Aim of the task ▸
Would you return exactly the lines from the top of the data below through the one containing "Discover hands-on opportunities to", leaving out the pictures?

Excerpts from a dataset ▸
┏━━

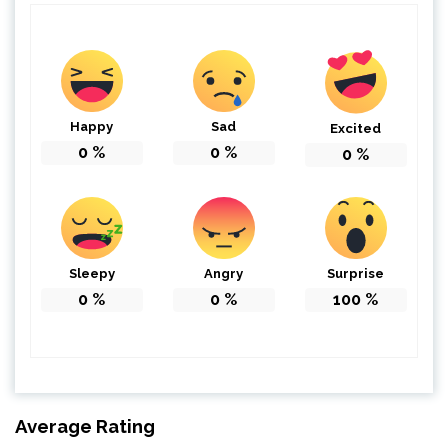
Happy
Sad
Excited
0
%
0
%
0
%
Sleepy
Angry
Surprise
0
%
0
%
100
%
Average Rating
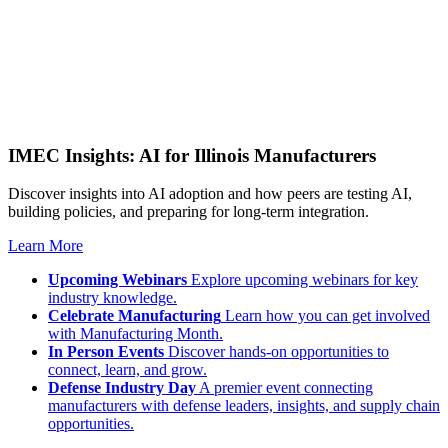
IMEC Insights: AI for Illinois Manufacturers
Discover insights into AI adoption and how peers are testing AI,
building policies, and preparing for long-term integration.
Learn More
Upcoming Webinars
Explore upcoming webinars for key
industry knowledge.
Celebrate Manufacturing
Learn how you can get involved
with Manufacturing Month.
In Person Events
Discover hands-on opportunities to
connect, learn, and grow.
Defense Industry Day
A premier event connecting
manufacturers with defense leaders, insights, and supply chain
opportunities.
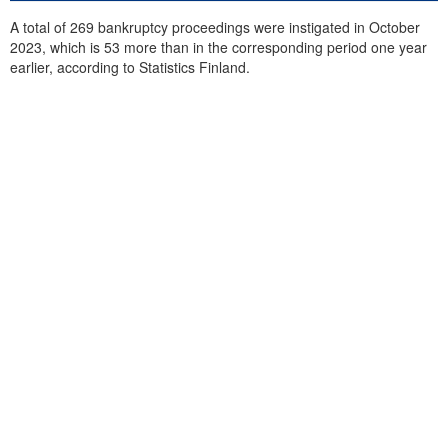
A total of 269 bankruptcy proceedings were instigated in October
2023, which is 53 more than in the corresponding period one year
earlier, according to Statistics Finland.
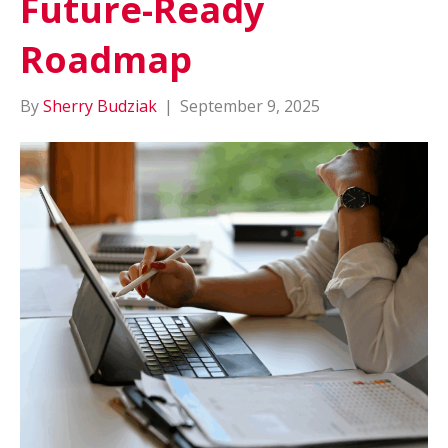
Future-Ready
Roadmap
By
Sherry Budziak
|
September 9, 2025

┗━━

Output of the task ▸
Happy
Sad
Excited
0
%
0
%
0
%
Sleepy
Angry
Surprise
0
%
0
%
100
%
Average Rating
IMEC Insights: AI for Illinois Manufacturers
Discover insights into AI adoption and how peers are testing AI,
building policies, and preparing for long-term integration.
Learn More
Upcoming Webinars
Explore upcoming webinars for key
industry knowledge.
Celebrate Manufacturing
Learn how you can get involved
with Manufacturing Month.
In Person Events
Discover hands-on opportunities to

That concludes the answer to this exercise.